- _Directions for this task_
Where the string "Voice" appears in a line of the material below, copy that line.

- _Given entries_
^^^^^^^^

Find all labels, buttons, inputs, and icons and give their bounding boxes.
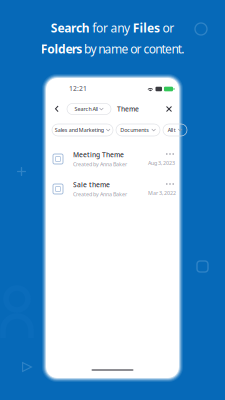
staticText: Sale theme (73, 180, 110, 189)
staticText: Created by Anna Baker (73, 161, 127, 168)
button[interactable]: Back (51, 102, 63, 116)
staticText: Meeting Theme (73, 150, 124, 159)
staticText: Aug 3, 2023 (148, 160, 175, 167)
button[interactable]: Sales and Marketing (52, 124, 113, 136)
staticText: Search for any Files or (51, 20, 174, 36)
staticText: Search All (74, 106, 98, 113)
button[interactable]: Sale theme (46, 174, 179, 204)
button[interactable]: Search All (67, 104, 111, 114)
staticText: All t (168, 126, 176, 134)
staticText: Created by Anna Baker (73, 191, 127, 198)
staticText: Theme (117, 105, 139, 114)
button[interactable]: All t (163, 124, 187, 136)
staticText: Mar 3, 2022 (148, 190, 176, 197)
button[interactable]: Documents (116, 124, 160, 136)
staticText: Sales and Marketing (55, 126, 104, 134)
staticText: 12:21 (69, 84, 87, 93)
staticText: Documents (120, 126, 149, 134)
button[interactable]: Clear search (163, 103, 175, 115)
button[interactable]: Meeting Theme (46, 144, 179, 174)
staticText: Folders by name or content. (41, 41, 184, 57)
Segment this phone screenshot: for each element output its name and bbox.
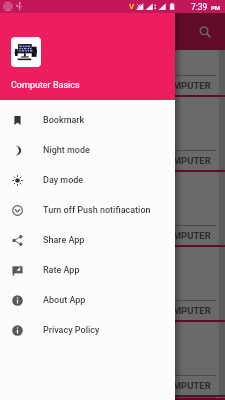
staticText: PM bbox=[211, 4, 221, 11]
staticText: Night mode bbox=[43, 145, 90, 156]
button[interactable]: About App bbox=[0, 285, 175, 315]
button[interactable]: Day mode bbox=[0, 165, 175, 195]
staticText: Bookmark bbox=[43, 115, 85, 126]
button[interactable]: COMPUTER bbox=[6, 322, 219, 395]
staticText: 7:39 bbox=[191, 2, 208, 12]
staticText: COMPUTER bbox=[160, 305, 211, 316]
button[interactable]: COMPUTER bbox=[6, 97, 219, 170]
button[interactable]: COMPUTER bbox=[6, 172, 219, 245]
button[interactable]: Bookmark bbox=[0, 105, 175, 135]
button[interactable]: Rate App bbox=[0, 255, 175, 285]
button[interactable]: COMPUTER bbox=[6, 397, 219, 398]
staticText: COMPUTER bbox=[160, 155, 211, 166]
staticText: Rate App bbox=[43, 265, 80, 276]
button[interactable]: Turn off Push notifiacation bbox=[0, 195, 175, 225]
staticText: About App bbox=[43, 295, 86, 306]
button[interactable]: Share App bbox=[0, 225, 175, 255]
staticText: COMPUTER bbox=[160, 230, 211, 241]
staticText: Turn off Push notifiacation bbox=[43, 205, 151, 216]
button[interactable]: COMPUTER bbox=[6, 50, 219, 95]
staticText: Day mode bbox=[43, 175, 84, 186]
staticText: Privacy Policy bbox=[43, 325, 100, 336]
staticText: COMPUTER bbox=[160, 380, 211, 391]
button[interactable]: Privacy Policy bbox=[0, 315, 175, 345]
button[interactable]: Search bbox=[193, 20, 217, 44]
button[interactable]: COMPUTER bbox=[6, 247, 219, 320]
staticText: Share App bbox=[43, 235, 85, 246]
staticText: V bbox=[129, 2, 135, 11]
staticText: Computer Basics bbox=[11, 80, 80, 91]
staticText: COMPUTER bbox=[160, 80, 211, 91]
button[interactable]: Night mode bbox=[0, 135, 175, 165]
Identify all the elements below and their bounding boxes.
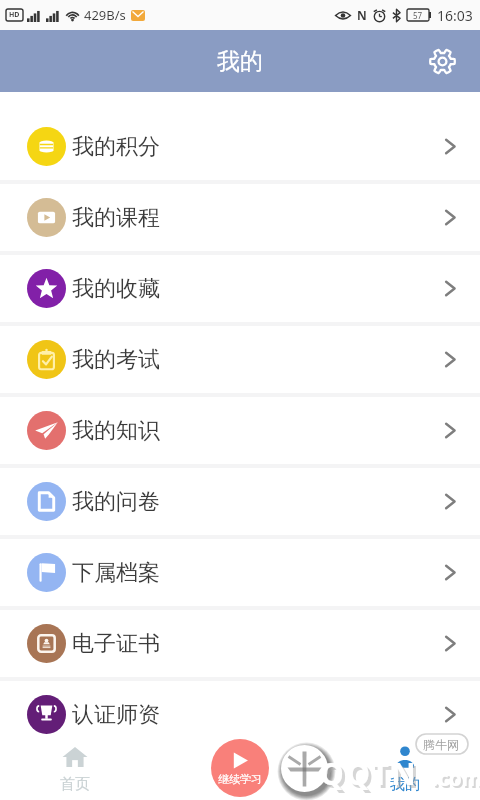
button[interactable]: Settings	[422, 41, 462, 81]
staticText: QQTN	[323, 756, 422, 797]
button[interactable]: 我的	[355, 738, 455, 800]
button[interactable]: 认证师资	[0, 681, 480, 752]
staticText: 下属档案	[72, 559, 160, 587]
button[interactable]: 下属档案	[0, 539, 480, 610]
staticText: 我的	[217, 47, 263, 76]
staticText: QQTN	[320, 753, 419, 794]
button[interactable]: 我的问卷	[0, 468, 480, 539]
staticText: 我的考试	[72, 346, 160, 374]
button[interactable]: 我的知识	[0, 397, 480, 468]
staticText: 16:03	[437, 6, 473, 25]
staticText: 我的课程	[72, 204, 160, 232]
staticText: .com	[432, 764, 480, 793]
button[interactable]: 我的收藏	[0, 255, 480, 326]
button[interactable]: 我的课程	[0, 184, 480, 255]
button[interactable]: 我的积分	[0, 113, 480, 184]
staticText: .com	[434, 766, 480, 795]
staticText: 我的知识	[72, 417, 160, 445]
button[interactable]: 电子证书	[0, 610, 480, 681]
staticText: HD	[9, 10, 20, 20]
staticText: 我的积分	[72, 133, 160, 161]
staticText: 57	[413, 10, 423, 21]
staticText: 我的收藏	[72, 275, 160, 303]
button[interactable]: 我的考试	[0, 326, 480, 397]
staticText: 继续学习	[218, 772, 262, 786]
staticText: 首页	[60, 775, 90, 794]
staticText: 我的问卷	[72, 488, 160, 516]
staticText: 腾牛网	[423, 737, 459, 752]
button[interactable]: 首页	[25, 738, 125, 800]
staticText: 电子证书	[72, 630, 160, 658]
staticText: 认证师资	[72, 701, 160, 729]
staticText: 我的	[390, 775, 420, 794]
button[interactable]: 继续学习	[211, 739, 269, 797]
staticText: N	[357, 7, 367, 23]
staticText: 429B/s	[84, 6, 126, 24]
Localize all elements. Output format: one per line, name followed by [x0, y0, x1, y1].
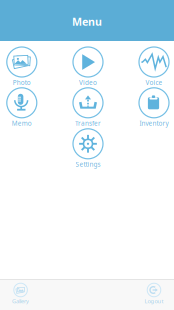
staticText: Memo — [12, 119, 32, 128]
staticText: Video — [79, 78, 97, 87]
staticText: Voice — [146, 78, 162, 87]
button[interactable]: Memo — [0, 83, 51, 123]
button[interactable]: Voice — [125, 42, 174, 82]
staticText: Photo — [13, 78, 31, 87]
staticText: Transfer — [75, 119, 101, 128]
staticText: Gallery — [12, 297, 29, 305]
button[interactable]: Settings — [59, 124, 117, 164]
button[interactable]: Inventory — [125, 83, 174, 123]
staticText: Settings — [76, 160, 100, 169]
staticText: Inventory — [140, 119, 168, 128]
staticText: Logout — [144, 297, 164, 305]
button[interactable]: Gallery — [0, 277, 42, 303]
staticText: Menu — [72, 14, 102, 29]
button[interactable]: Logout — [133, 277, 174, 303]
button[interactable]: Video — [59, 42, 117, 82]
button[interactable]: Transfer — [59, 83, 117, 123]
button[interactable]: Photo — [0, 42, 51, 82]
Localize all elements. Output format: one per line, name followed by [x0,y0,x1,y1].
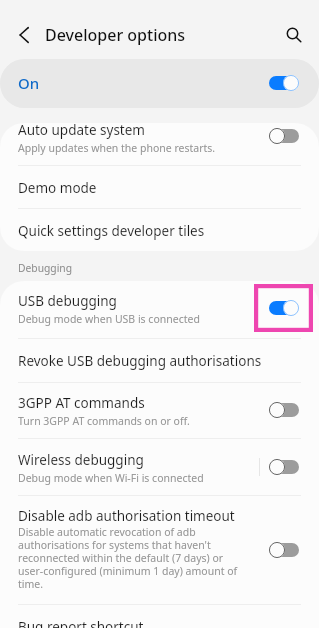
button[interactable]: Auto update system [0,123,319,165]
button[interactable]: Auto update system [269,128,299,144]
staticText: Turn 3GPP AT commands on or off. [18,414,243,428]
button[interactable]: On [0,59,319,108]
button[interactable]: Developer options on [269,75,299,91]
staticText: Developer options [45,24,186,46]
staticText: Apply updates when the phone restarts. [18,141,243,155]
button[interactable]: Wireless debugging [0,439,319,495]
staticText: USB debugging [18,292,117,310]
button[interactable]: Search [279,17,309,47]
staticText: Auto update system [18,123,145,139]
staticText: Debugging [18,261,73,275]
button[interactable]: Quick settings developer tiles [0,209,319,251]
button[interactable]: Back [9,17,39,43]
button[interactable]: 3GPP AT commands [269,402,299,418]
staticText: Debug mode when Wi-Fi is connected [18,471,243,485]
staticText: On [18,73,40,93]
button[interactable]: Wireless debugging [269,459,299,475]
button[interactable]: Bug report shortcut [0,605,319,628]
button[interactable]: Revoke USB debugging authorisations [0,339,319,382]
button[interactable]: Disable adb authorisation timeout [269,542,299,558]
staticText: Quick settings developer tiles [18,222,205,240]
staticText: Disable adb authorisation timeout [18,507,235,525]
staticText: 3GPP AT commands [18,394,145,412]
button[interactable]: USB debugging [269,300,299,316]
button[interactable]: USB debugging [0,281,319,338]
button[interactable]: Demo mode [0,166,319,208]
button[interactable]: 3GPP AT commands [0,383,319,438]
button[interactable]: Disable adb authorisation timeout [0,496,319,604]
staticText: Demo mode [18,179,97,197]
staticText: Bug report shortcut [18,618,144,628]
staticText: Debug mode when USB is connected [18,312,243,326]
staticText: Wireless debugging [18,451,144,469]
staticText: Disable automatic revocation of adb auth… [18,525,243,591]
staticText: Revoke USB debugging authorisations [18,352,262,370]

^^^^^^^^

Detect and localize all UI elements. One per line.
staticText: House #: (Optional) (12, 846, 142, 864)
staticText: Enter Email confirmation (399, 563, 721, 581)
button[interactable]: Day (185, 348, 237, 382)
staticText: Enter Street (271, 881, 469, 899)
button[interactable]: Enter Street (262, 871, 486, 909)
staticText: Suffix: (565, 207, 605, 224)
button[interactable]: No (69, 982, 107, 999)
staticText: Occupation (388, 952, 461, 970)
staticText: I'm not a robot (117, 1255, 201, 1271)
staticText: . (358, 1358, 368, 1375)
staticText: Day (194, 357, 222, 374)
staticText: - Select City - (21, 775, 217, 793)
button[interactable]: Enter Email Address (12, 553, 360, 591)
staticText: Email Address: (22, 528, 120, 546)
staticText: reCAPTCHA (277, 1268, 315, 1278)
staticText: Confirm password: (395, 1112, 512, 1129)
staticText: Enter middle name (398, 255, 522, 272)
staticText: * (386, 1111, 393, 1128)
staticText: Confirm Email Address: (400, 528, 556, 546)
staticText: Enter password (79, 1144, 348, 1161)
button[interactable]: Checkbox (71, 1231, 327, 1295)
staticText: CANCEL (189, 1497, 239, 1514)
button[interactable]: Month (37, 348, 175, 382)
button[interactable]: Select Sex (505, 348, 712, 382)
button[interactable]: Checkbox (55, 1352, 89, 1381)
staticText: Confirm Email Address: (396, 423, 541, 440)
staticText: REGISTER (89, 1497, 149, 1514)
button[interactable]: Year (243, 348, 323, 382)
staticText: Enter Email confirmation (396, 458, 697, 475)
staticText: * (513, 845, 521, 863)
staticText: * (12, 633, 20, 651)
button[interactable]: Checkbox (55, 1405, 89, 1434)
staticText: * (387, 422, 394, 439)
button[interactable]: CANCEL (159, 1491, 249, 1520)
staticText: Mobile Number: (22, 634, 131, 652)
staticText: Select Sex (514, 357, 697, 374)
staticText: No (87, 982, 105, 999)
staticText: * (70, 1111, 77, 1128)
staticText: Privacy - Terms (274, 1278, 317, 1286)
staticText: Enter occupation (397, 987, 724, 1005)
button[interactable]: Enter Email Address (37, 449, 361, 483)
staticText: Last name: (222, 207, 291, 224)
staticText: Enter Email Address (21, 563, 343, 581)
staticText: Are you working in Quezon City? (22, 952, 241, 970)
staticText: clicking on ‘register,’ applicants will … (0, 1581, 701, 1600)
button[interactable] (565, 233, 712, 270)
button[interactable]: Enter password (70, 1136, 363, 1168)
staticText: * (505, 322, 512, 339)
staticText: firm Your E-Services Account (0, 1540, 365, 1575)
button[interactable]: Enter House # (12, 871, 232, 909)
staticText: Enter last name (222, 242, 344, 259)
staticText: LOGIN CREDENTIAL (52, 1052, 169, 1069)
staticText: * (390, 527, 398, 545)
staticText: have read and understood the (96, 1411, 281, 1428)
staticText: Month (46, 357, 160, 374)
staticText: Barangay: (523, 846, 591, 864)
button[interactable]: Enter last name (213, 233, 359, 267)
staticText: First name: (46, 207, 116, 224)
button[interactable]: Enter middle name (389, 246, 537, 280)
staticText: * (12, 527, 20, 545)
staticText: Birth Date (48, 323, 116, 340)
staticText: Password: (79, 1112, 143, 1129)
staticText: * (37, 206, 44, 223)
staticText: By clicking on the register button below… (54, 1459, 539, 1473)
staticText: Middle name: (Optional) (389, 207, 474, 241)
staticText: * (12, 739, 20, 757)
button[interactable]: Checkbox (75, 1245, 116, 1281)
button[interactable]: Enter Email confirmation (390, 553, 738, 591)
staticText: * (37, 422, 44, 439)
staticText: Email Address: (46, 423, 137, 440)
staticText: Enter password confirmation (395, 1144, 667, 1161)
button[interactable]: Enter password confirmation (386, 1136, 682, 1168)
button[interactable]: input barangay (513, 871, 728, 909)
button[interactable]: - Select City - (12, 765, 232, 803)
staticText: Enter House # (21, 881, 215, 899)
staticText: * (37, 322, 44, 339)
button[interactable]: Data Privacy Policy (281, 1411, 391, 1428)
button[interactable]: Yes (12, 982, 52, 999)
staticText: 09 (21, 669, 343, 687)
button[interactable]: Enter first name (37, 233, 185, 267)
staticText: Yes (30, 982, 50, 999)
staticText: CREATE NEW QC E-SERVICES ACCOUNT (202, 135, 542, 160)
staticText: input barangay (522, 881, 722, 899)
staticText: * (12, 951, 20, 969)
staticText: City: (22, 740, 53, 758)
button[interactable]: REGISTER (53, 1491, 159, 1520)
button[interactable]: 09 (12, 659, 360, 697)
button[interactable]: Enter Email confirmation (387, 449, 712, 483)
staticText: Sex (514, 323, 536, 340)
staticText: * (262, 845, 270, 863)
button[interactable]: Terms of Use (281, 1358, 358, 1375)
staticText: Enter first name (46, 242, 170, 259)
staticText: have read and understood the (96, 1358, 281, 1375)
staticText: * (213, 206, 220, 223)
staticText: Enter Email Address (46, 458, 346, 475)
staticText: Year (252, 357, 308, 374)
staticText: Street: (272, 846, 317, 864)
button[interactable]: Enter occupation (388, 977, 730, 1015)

^^^^^^^^

- _Answer to this exercise_
staticText: Voice — [146, 78, 162, 87]
button[interactable]: Voice — [125, 42, 174, 82]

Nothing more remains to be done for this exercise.